__Action item__:
Using the listing below, copy every line that mentions "programmes".

───── Source records

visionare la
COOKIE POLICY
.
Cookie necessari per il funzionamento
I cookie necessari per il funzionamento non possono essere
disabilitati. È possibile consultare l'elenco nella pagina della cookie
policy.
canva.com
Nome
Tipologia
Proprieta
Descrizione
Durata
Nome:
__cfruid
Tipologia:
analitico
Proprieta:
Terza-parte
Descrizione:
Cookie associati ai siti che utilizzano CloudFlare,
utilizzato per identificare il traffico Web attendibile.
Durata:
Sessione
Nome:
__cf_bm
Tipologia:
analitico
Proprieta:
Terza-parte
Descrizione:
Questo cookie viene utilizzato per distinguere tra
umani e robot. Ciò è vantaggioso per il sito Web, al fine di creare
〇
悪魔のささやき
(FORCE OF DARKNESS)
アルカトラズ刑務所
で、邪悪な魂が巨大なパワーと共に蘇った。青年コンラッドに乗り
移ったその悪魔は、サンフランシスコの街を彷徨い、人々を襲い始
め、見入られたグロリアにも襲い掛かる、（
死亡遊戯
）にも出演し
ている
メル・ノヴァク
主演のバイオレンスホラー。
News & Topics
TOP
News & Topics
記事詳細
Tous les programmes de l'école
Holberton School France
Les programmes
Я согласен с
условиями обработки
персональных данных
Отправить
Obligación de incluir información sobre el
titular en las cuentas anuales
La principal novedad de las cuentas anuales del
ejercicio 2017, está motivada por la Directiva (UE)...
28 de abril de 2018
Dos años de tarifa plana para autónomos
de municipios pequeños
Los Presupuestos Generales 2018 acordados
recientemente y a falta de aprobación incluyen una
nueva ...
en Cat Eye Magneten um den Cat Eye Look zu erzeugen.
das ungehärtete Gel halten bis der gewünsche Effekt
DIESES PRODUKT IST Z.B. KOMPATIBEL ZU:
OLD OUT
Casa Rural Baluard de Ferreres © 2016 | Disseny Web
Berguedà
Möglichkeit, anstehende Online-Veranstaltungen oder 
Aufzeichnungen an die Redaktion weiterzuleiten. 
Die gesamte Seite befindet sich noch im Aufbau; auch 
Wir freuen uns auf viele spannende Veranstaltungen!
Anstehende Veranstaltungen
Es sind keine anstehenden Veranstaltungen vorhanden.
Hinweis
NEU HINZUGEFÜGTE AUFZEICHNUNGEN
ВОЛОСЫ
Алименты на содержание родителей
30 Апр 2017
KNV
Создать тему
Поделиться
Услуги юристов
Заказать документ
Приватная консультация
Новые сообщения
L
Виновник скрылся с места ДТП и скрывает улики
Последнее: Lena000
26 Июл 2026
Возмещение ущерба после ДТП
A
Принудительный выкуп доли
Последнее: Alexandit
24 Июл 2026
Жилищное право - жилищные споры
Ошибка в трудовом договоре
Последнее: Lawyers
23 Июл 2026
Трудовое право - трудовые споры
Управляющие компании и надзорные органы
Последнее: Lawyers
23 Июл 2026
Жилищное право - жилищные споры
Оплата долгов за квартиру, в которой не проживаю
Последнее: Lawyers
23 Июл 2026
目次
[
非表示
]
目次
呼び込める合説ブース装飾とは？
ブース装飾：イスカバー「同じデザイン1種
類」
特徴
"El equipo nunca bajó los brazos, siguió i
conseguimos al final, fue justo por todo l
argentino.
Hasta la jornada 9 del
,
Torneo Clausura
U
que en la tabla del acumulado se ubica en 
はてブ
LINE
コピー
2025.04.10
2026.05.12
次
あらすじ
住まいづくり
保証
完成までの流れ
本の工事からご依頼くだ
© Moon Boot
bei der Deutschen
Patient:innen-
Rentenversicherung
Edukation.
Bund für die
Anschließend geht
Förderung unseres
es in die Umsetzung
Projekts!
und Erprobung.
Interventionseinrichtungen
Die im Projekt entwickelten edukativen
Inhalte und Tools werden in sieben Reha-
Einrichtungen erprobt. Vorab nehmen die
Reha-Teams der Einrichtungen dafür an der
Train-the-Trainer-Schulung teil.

──────────

__Exercise response__:
Tous les programmes de l'école
Les programmes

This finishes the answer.